Q: What skills are you hiring for now that did not matter three years ago?

Several emerging roles have become essential. We hire for entity research and schema engineering, since clean, structured data is now a major signal for AI citation. We hire prompt engineers who can run repeatable testing against ChatGPT, Claude, and Gemini to surface optimisation opportunities. Our agency looks for content strategists capable of producing the cite-ready formats that language models favor: direct answers, comparison structures, and original data sections. 

Equally important is hiring people who can communicate complex change to non-technical stakeholders. Half of the value an agency provides today is helping clients understand a transforming landscape without panic. That communication skill is harder to find than technical talent and often more valuable to retain over the long term. We have also invested heavily in training existing team members rather than relying purely on outside hires. SEO veterans who understand search behavior tend to learn GEO faster than newcomers, since the foundational logic of trust, structure, and authority still applies.

Q: Where do you see the agency model heading over the next three years?

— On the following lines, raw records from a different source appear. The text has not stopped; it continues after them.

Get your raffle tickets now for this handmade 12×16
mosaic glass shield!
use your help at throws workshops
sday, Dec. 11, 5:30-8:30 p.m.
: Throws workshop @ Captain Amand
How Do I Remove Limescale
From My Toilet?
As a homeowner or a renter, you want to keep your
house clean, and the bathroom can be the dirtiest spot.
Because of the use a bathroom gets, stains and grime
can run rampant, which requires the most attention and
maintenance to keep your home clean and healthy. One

I expect more polarisation. On one end, fully automated, low-cost AI-first services will continue expanding for small businesses with limited budgets and basic needs. On the other end, strategic agencies will move further upmarket with deeper consulting, proprietary data, custom tooling, and full ownership of multi-platform visibility. The middle is going to compress fast. 

Agencies that cannot differentiate on price or expertise will struggle. I also expect a gradual shift toward outcome-based pricing for work where attribution is clean, because clients increasingly want skin in the game from their partners. The agencies that thrive will be the ones investing now in proprietary methods, original research, and the kind of trust that earns ongoing partnerships rather than transactional contracts.

Q: Any closing advice for in-house teams and smaller agencies trying to keep up?

Focus on the fundamentals before chasing every new acronym. Strong technical health, clean schema, original content with primary data, and authoritative links still drive most of the visibility you can win across both classical and AI surfaces. Invest in measurement that captures AI citations, not just clicks. 

Treat algorithm volatility as a permanent feature of the landscape rather than a temporary anomaly. Above all, communicate clearly with clients and leadership about what success actually looks like in a search environment where impressions can matter more than sessions. The teams that build that shared understanding earn the runway they need to deliver compounding results that customers and search engines alike will keep rewarding.

Karpenko’s perspective lands somewhere between pragmatic and cautiously optimistic. The picture he paints is not one of an industry in decline, but one being rewritten around new metrics, new surfaces, and new client conversations. For agencies willing to invest in measurement rigor and human expertise, the AI era looks less like an existential threat and more like a sharper and more defensible competitive moat.